#### [Exercise materials]
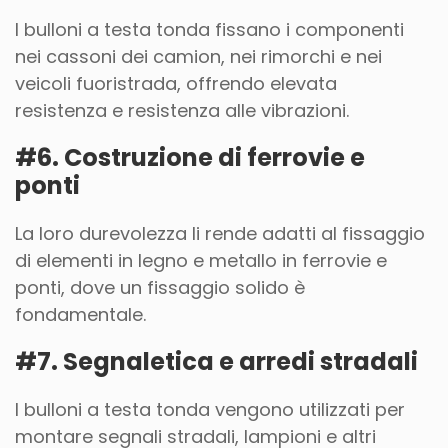
I bulloni a testa tonda fissano i componenti
nei cassoni dei camion, nei rimorchi e nei
veicoli fuoristrada, offrendo elevata
resistenza e resistenza alle vibrazioni.
#6. Costruzione di ferrovie e
ponti
La loro durevolezza li rende adatti al fissaggio
di elementi in legno e metallo in ferrovie e
ponti, dove un fissaggio solido è
fondamentale.
#7. Segnaletica e arredi stradali
I bulloni a testa tonda vengono utilizzati per
montare segnali stradali, lampioni e altri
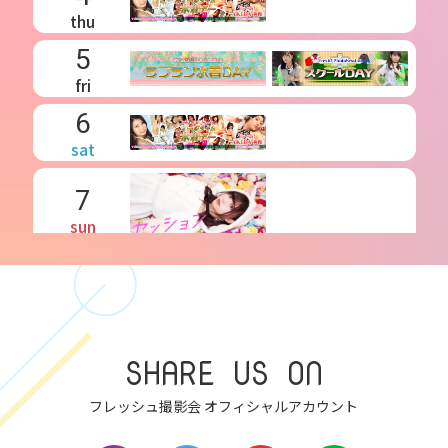
thu
5
fri
6
sat
7
sun
8
mon
9
SHARE US ON
tue
10
フレッシュ撮影会 オフィシャルアカウント
wed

#### [Try it]
Print the material word for word without images.

#### [Your solution]
I bulloni a testa tonda fissano i componenti
nei cassoni dei camion, nei rimorchi e nei
veicoli fuoristrada, offrendo elevata
resistenza e resistenza alle vibrazioni.
#6. Costruzione di ferrovie e
ponti
La loro durevolezza li rende adatti al fissaggio
di elementi in legno e metallo in ferrovie e
ponti, dove un fissaggio solido è
fondamentale.
#7. Segnaletica e arredi stradali
I bulloni a testa tonda vengono utilizzati per
montare segnali stradali, lampioni e altri
thu
5
fri
6
sat
7
sun
8
mon
9
SHARE US ON
tue
10
フレッシュ撮影会 オフィシャルアカウント
wed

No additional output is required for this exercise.